Monday, February 21, 2022

My COVID story - Part 1

March 2020 — People lose their minds

My first ever public comment about COVID was this. I was both prescient and wrong.

Everyone has lost their shit about coronavirus as if lives lost this way are worth orders of magnitude more than lives lost any other way. In two to three weeks time the reality will set in that there are real costs of locking down society that can be measured both in value of resources wasted and in blood. All perspective has been lost at present.

If only I’d written years instead of weeks, then it would have been spot on.

As someone who has thought about health policy, well-being, and trade-offs for many years, my first reaction to the media coverage of COVID and the mystery China virus was to ask the following question: What is the normal number of deaths in a city the size of Wuhan? Without this context, all the media coverage made no sense. A city with 12 million people can expect about 96,000 deaths a year. That’s 264 a day.

So when I read headlines like “Death toll rises to 600” and that smoke from crematoriums working overtime was filling the city, I had a reasonable baseline from which to sniff out nonsense. The numbers mattered then and they still matter now.

If you search online for news articles of COVID or coronavirus deaths from February 2020 you will see just how small the death numbers are and how crazed and fearful the reporting was. Some of the reporting just had made-up figures, with orders of magnitude differences from one article to the next. No one really cared.

Even at this early stage, the lack of deadliness of the virus was becoming clear for those who wanted to find out. The case fatality rate was likely to be sub 0.7%, even with relatively limited testing (i.e. 0.7% of known cases, not all cases). Clearly, this implied that early estimates were hugely biased because infections were far more widespread than initially assumed.   

The Diamond Princess cruise ship had 3,711 people on board and had 14 deaths.  On this cruise, 0.37% of people died over a two month period. Is that good or bad?

We know that background mortality is about 0.8%. So every two months you can expect 0.13% of people to die. But this is across the whole age distribution. Even a small skew towards the elderly massively increases this number. For example, in your 80s you have a one in twenty chance of dying each year on average. In your 90s, a one in five chance.

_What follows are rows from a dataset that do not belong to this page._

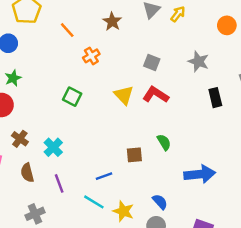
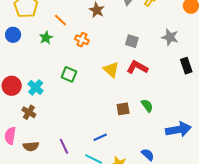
orange cross: (91, 56) -> (82, 40), turned -32
green star: (13, 78) -> (46, 38), moved
cyan cross: (53, 147) -> (36, 87), moved
brown square: (134, 155) -> (123, 109), moved
brown semicircle: (27, 173) -> (31, 146), moved, turned -77

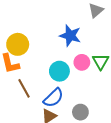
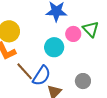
blue semicircle: (53, 98) -> (42, 76), moved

The age distribution of the Diamond Princess was super high, so 0.37% of people dying within two months is totally within the normal range.

We knew this in March 2020.



Image source: https://wattsupwiththat.com/2020/03/16/diamond-princess-mysteries/

We already knew then from the Italian outbreak that the average age of COVID deaths was higher than deaths from all other causes combined.

Taking all this information together was pretty encouraging. This is why herd immunity was thought to be simply a matter of months away. Flatten the curve for two weeks, then a month or two later the whole thing would be over. No one expected to be having masks, border closures, vaccine mandates and passports for two years.

With markets crashing I took the opportunity to put forward some ideas about macro-stabilisation policy, such as having a public agency take equity stakes in companies that wanted bail-out money and buying up housing developments in distress to smooth construction cycles and add to public housing stocks.

Of course, none were taken up. But looking back, they were much more sensible than what we got with a JobKeeper giveaway, a Cashflow Boost, that cost hundreds of millions and resulted in a net upwards redistribution of wealth.